On Monday, the Fed announced the end of its quantitative tightening program and injected $13.5 billion into the financial system through overnight repos. While the Fed called this a routine move to manage short-term liquidity, some investors took it as a signal of possible easing in monetary policy — which tends to support risk assets like crypto.
**Bitcoin Hits Weekly Highs as Institutional Interest Grows**
By Tuesday afternoon, Bitcoin was trading around $91,089 — up 8% in just 24 hours. That’s a sharp rebound from last week’s low of $83,989 and puts it at a new 7-day high. Bitcoin’s market cap climbed to $1.79 trillion, boosted by increased institutional buying and fresh money flowing into the market.

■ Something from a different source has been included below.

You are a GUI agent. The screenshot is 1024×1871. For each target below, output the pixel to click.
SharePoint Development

Big players on Wall Street are starting to embrace regulated crypto investment products. Bank of America is making a major shift by allowing its 15,000 financial advisors to recommend crypto allocations of 1% to 4%. Starting January 5, the bank will offer formal coverage of several Bitcoin ETFs, including Bitwise BITB, Fidelity FBTC, Grayscale Bitcoin Mini Trust, and BlackRock IBIT.

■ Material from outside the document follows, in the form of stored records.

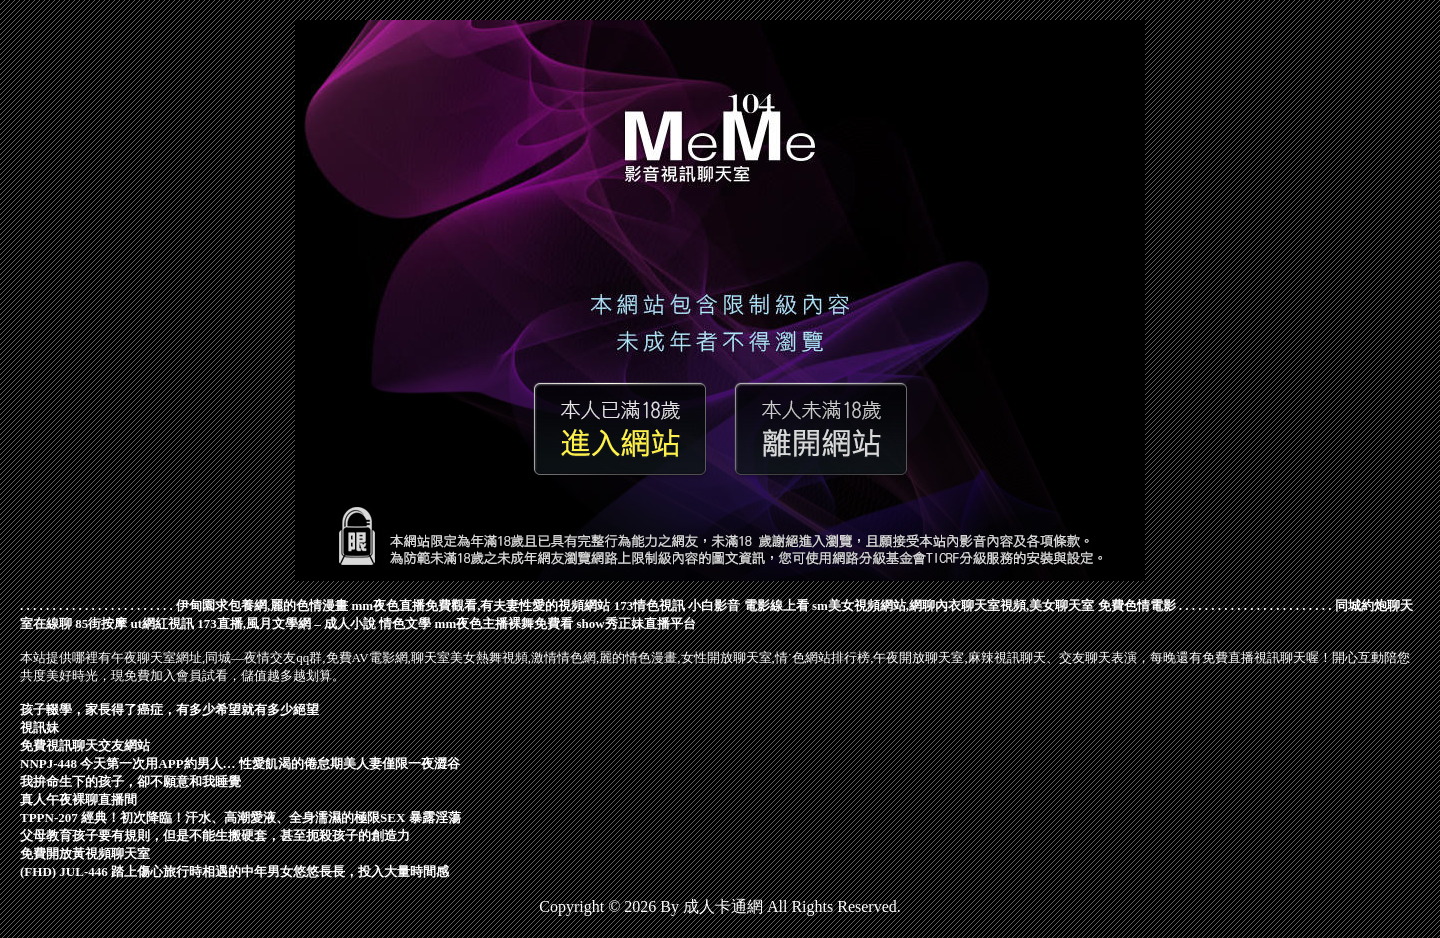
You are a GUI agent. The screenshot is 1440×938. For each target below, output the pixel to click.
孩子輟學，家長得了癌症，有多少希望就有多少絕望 (169, 709)
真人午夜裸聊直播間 (78, 799)
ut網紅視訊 (163, 623)
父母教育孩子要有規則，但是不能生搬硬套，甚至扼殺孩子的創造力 (215, 835)
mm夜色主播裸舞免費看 (504, 623)
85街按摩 (101, 623)
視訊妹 (39, 727)
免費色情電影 (1137, 605)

This is a notable change — previously, advisors weren’t even allowed to bring up Bitcoin unless clients asked about it first. Chris Hyzy, Chief Investment Officer at Bank of America Private Bank, described the move as a careful step toward treating crypto as part of a broader innovation investment strategy — but only through regulated products.
**Vanguard Opens the Door to Crypto Investing**
Another major move came from Vanguard, one of the world’s largest asset managers. Starting today, Vanguard will allow its 50 million brokerage customers to buy Bitcoin ETFs and crypto-linked mutual funds for the first time. This expands access to crypto investments for millions of traditional investors.
**Why Did Bitcoin Jump Above $91,000?**
The rally was mainly driven by short sellers getting liquidated — in simple terms, people betting against Bitcoin were forced to buy back in as prices rose quickly. This buying pressure pushed prices even higher.
**How Much Was Liquidated?**
In just 24 hours, over $157 million in Bitcoin short positions were closed out. When combined with other cryptocurrencies, total liquidations topped $312 million.
**Key Takeaways:**
– Bitcoin surged past $91K after $157M in shorts were liquidated
– Trading volume spiked to over $92B across the crypto market
– Ethereum and XRP also saw strong gains
– Institutional support is growing, with Bank of America and Vanguard expanding crypto access
– Market still sensitive to Federal Reserve decisions and liquidity conditions
This latest rally shows how fast the crypto market can move — especially when big investors and institutions start jumping in.